‘Romeo and Juliet’ at the Playhouse Authentic Shakespeare




The upcoming run of “Romeo and Juliet” at the Youngstown Playhouse will be Shakespeare as Shakespeare intended.

Terry Burgler will see to that.

Burgler, artistic director of the Ohio Shakespeare Festival based at Stan Hywet Hall in Akron, is directing the Playhouse production.

In discussing Shakespeare with Burgler, it becomes immediately obvious that he is an expert, and one with great passion. Theatergoers can expect his “Romeo and Juliet” to be a singular experience for its authenticity.

Burgler has been doing professional theater for 40 years, and Shakespeare for a good chunk of that time. The Kent resident was one of only two Americans who visited The Globe Theater re-creation project in London in 2003, where he worked with master Shakespeare actors and directors.

It was that time spent in the hallowed space of The Bard’s own theater that gave Burgler his greatest insight into how Shakespeare himself meant for his work to be performed. In short, Shakespeare wrote for the audience of Londoners standing in the pit of his open-roofed venue on any given afternoon in the late 16th century.

Because the audience was literally standing at the foot of the stage in broad daylight, it was impossible for the actors to ignore it. And Shakespeare didn’t either.

There was no “fourth wall”; that came in vogue during the 20th century. Instead, actors at The Globe spoke their soliloquies into the audience. And if a character was addressing a crowd as part of the action, again, the audience stood in for that crowd.

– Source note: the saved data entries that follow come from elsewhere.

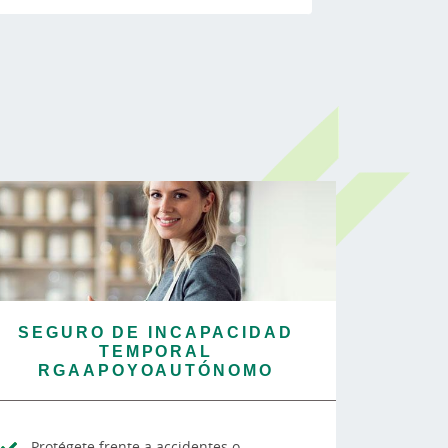
SEGURO DE INCAPACIDAD
TEMPORAL
RGAAPOYOAUTÓNOMO
Protégete frente a accidentes o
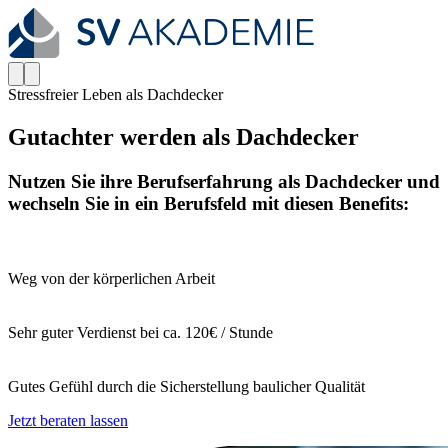
Stressfreier Leben als Dachdecker
Gutachter werden als Dachdecker
Nutzen Sie ihre Berufserfahrung als Dachdecker und
wechseln Sie in ein Berufsfeld mit diesen Benefits:
Weg von der körperlichen Arbeit
Sehr guter Verdienst bei ca. 120€ / Stunde
Gutes Gefühl durch die Sicherstellung baulicher Qualität
Jetzt beraten lassen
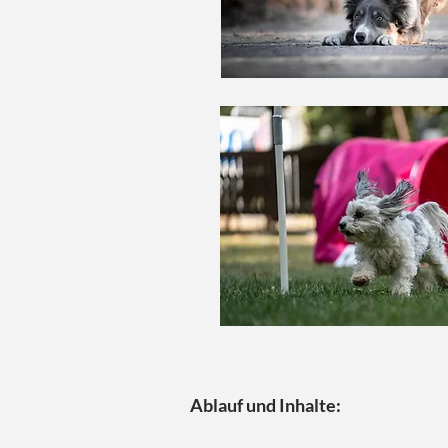
Ablauf und Inhalte:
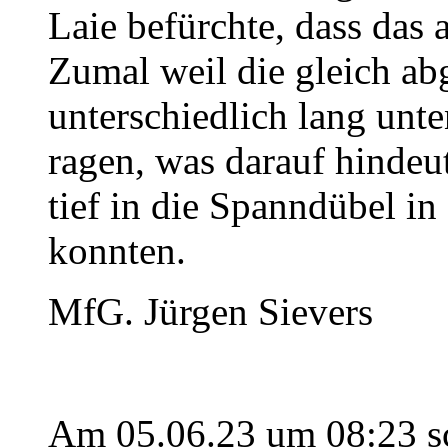
Laie befürchte, dass das 
Zumal weil die gleich a
unterschiedlich lang unte
ragen, was darauf hindeute
tief in die Spanndübel i
konnten.
MfG. Jürgen Sievers
Am 05.06.23 um 08:23 sch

The result, according to Burgler, was to put each audience member’s imagination into play, resulting in a much richer experience for him or her.

“There was more of a connection with the audience,” said Burgler.

For the same reason, Shakespeare kept sets and props at a minimum. Imagination and the actors’ abilities were all that was needed to transport the theatergoer to any part of the world.

“Some plays have two dozen scenes, and [pausing to change scenery for each] would stop the play dead,” said Burgler. “But more importantly, the Shakespearan style is for the scenes to bump right up to each other. There is not even two seconds between one and the next. It was very cinematic. The juxtaposition of scenes should be tight and fluid.”

For Burgler’s “Romeo and Juliet,” the Playhouse stage will have an upper and lower platform, with a basic Tudor look: stucco and wooden beams. The theater’s aisles will be used for some entrances.

Burgler also embraces the one aspect that some find the greatest barrier to Shakespeare: the dense and poetic Elizabethan language of the script.

“Most people find it thick or hard to follow,” said Burgler. To surmount that obstacle, his actors stay true to the verse as Shakespeare meant for it to be delivered. After a warm-up period, the audience follows easily. “When it is clear that the actors know what the words mean, the audience does not get lost,” said Burgler. “They at least know the actor knew what he was saying.”

That level of vocal affectation, reflecting the meaning of Shakespeare’s antique words, enhances communication, said Burgler. The actors’ comprehension of their lines becomes contagious to the audience.

A question that is often posed to Shakespeare directors is, “What will be your treatment of the play?,” because Shakespeare’s works are often updated, abridged or set in different time periods.

Burgler bats the question away.

“Many feel like the first step is to come up with a concept or a time period,” he said. “I don’t see that as necessary if you are making the play come alive. You don’t need to prop up Shakespeare.”

The cast of the Playhouse’s production of “Romeo and Juliet” includes Dylan White as Romeo, Corina Dougherty as Juliet, and Cleric Costes, Nate Beagle, Candy DiLullo, John Cox, Anthony Genovese, Liz Conrad, Johnny Pecano, Kim Akins, Molly Galano, Terry Shears, Snezana Jelic, Kris Harrington, George Jelic, Nick Narkum, Miranda Canacci, Daniel Ryland, Allison Good and Dave Dougherty.